I am therefore taken aback, as I travel around the United States for lectures and book promotion, to discover large numbers of non-Jews, especially young men and women, who have told me that watching "Shalom in the Home" has made them decide to become Jewish. Last week alone men and women from as far afield as Louisville, KY, and Edmonton, Alberta, told me just that. And the number of e-mails flooding in from viewers asking me how they might become Jewish keeps rising.
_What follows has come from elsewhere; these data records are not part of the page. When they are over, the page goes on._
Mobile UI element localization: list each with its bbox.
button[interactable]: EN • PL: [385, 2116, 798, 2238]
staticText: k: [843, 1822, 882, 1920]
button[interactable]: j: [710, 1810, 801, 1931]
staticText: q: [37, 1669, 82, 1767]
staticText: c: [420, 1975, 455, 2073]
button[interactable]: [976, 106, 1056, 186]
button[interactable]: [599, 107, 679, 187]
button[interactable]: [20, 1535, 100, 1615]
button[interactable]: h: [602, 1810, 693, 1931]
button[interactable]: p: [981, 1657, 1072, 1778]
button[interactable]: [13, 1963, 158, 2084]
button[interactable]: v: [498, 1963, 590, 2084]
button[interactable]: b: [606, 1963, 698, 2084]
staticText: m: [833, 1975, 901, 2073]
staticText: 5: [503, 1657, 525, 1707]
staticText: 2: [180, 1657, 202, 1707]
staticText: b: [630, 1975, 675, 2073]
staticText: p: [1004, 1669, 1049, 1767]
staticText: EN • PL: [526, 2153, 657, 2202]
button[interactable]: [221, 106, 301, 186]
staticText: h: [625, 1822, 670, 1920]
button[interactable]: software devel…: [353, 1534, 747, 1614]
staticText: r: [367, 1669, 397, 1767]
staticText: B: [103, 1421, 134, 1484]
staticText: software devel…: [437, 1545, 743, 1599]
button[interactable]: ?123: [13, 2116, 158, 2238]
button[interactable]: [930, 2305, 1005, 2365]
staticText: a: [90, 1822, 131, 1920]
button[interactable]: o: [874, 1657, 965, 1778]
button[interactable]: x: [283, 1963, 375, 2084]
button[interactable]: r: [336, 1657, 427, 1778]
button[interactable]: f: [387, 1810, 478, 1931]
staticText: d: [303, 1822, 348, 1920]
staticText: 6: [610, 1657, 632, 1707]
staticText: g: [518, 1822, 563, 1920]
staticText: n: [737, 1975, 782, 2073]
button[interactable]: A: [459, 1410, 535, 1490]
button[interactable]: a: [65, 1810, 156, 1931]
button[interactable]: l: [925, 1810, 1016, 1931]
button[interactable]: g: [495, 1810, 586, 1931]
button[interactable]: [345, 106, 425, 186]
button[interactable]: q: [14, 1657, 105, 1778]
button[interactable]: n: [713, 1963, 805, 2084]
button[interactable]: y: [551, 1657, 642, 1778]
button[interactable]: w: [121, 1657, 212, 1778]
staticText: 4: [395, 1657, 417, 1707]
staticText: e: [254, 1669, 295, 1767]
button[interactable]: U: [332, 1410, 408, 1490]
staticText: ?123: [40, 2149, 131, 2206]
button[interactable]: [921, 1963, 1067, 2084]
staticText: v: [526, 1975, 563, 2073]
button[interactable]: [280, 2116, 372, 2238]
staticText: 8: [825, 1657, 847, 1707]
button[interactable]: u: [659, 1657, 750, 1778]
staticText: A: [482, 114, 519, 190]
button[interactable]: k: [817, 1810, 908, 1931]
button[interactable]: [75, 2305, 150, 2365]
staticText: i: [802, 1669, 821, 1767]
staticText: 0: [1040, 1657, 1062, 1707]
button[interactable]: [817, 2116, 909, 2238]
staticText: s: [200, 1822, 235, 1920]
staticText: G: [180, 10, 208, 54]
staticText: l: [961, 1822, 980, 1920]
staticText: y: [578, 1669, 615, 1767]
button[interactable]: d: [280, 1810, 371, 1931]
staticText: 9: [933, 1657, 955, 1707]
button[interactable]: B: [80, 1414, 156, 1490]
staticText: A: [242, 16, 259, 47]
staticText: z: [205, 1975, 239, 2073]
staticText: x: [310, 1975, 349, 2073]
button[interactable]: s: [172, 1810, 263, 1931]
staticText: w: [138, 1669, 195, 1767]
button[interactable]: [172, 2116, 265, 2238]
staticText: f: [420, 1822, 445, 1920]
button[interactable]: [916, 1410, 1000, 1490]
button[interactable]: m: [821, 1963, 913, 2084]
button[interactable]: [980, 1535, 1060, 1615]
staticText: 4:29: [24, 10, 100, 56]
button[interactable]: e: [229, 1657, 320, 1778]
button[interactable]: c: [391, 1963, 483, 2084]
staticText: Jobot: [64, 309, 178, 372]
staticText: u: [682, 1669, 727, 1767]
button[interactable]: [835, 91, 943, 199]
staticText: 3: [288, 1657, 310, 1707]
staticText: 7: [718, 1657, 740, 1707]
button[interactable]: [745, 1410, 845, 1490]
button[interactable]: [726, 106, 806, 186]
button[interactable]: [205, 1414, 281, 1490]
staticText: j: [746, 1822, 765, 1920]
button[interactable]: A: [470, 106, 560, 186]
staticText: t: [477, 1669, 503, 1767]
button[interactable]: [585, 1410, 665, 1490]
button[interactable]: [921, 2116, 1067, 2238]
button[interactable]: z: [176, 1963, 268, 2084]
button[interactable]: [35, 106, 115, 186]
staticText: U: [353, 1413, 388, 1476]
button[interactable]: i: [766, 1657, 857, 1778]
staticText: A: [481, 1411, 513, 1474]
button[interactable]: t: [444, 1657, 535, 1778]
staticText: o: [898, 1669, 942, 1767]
Judaism is virtually alone among the religions of the world in not proselytizing. We even go so far as to actively discourage non-Jews from joining our faith. We do not believe that one must be Jewish to come close to God, to be saved, or to lead a spiritually fulfilling life. Less so do we believe that we are the only true religion, given that any religion that leads to a God-centered, moral life is blessed with truth.

And yet, I cannot honestly say that hearing that the show has inspired a great many to seek adoption of the Jewish faith is entirely unwelcome. There are far too few Jews in the world, and relying solely on the declining Jewish birth rate, that is not going to change that any time soon. While Judaism does not believe itself to be better than any other religion, it also does not believe that it is less than any other religion. And there are a great many to whom the Jewish emphasis on using faith to master practical living appeals.

For most of modern times Judaism has shunned converts because a great many people who have wanted to convert to Judaism over the past few decades have been inspired to do so for reasons of marriage, and have thus made their conversions suspect. Adopting a faith and becoming part of a people is a choice as personal as marriage, and in the same way no one wants someone to marry him or her for the wrong reasons, a religion should similarly not be adopted for ulterior motives. A faith has a right to demand a serious commitment from prospective converts, and that means backing up a religious identity with passionate ritual observance.

But I believe that the world Jewish community must change its skepticism toward conversion and now openly seek to spread the light of Judaism to gentiles. Synagogues should offer a weekly class that is advertised as a taste of Judaism for non-Jews. These classes should focus on the richness of a Jewish life, from the sublime rest of the Sabbath, to the humanity behind the kosher laws, to Jewish advice for a passionate and intimate marriage. Whether or not non-Jews decide to actively embrace the faith is entirely up to them. Even if they do not, they can still extract elements of the religion that they find healing and uplifting. After all, you don’t have to be Jewish to agree that a monthly period of sexual separation is an erotic barrier that enhances romantic desire. Less do you have to be Jewish to turn the TV off for a ‘4-hour period every Friday night and Saturday and really communicate with your kids.

An opening to non-Jews would fulfill, in the most straightforward sense, the biblical mandate to be a light unto the nations.

For too long Jews have wrongly believed that the radiance of Judaism was only for Jews. The result is that we have allowed the world to believe that our religion is dark.

Recently the news broke that Pope Benedict XVI is considering reviving the Latin mass, with its Good Friday liturgy containing a prayer "For the conversion of the Jews," which reads, "Let us pray also for the Jews, that the Lord our God may take the veil from their hearts and that they also may acknowledge our Lord Jesus Christ." The prayer goes on to refer to the Jews’ "blindness" and prays for them to be "delivered from their darkness."

Thousands of years of spiritual racism has been brutally practiced against the Jews. Just as Africans were identified as sub-humans for the darker color of their skin, the Jews were identified as sub-spirituals for the darkness of their faith. They were the spiritual inferiors of Christians and could be subjugated to oppression and servitude as a result.

The allegation of "Jewish blindness" bespeaks a belief in an innate Jewish spiritual defectiveness that can only be cured by Jews’ shedding the blinders of their faith and removing it to allow in the majestic Christian light. Now such words are, of course, more racist and offensive than even Don Imus’s revolting description of African-American female athletes, seeing that his repulsive remarks pertained only to their body while the words of this prayer addresses the rancid nature of the sightless Jewish soul. And it behooves our Catholic brothers and sisters to retire, rather than revive, such odious prayers. But it equally behooves the Jewish community to retire such sentiments by actively demonstrating to the world the brilliance and luminescence of Judaism by opening the faith to a broken world that is desperately in need of healing.

As Hillel once said, "If not now, when? And if not us, then who?